The suit that was first reported by CNET but has yet to be filed in LA Superior Court, centers on LADOT’s use of a digital tool called the mobility data specification program (MDS).
The department created the tool as a way to track and regulate all of the electric scooters that are operating on its streets. MDS provides the city with data on where each bike and scooter trip starts, the route each vehicle takes, and where each trip ends. LADOT has said the data won’t be shared with police without a warrant, won’t contain personal identifiers, and won’t be subject to public records requests.
Naturally, MDS has proven controversial with scooter companies, which have balked over having to share location data with the city. It’s growing into a bigger problem beyond LA.
Cities such as Columbus, Chattanooga, Omaha, San Jose, Seattle, Austin, and Louisville are demanding scooter companies agree to share data through MDS as a condition for operating on their streets.
In a statement Uber said MDS would lead to an unprecedented level of surveillance and vowed to stop it. It’s leaning on a recent analysis by California’s Legislative Counsel to make its argument. The counsel said MDS could violate the California Electronic Communications Privacy Act, which was signed into law in 2015.

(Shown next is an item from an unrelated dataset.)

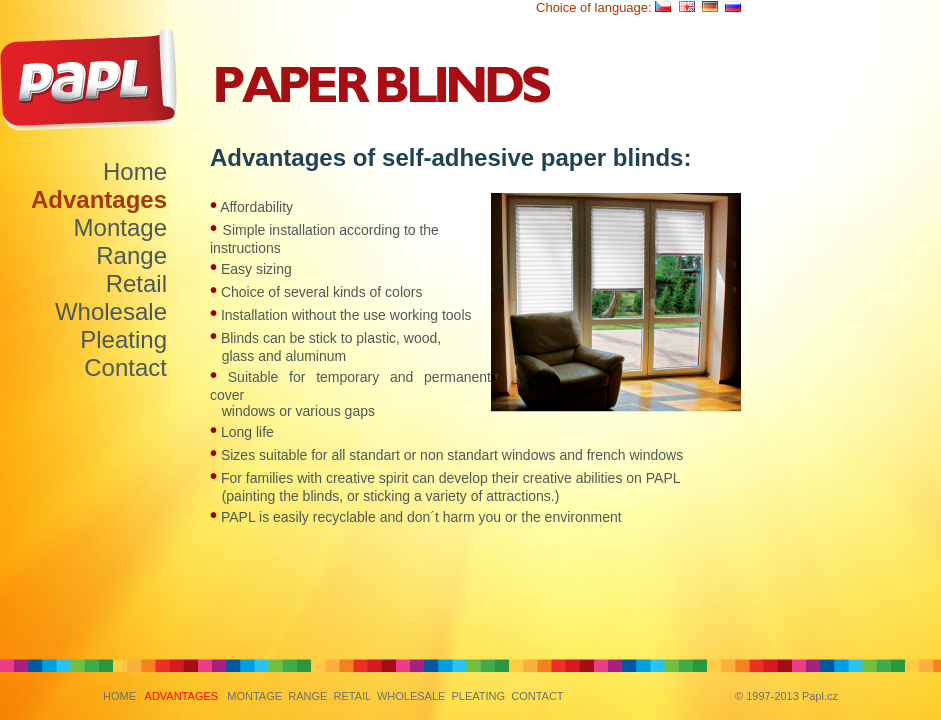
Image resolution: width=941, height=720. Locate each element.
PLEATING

In August, Uber and Lyft sent a letter to California Attorney General Xavier Becerra, in which the companies argued that LADOT was exceeding its authority with MDS.
The companies wrote: “While we support the creation of a global standard for data-sharing for local municipalities, it appears that certain city MDS requirements may be in violation of CalECPA. We have repeatedly raised concerns directly with these municipalities throughout the development and implementation of MDS, and yet they continue to require the MDS as a condition of our operating permits.”
In a recent statement, Uber said that it has exhausted its options and had no choice but to sue the city.
It said: “Jump riders in Los Angeles have a reasonable expectation of privacy in the trip data created from riding on our bikes and scooters. Independent privacy experts have clearly and repeatedly asserted that a customer’s geolocation is personally identifiable information, and – consistent with a recent legal opinion by the California legislative counsel – we believe that LADOT’s requirements to share sensitive on-trip data compromises our customers’ expectations of data privacy and security. Therefore, we had no choice but to pursue a legal challenge, and we sincerely hope to arrive at a solution that allows us to provide reasonable data and work constructively with the City of Los Angeles while protecting the privacy of our riders.”
LADOT director Seleta Reynolds said that the city encoded privacy protections into the regulations in order to give them the force of law.
She added that it’s a Day One job and a forever job of city officials to make sure that the open source tools that we build do not become tools that people can use to invade the privacy of others.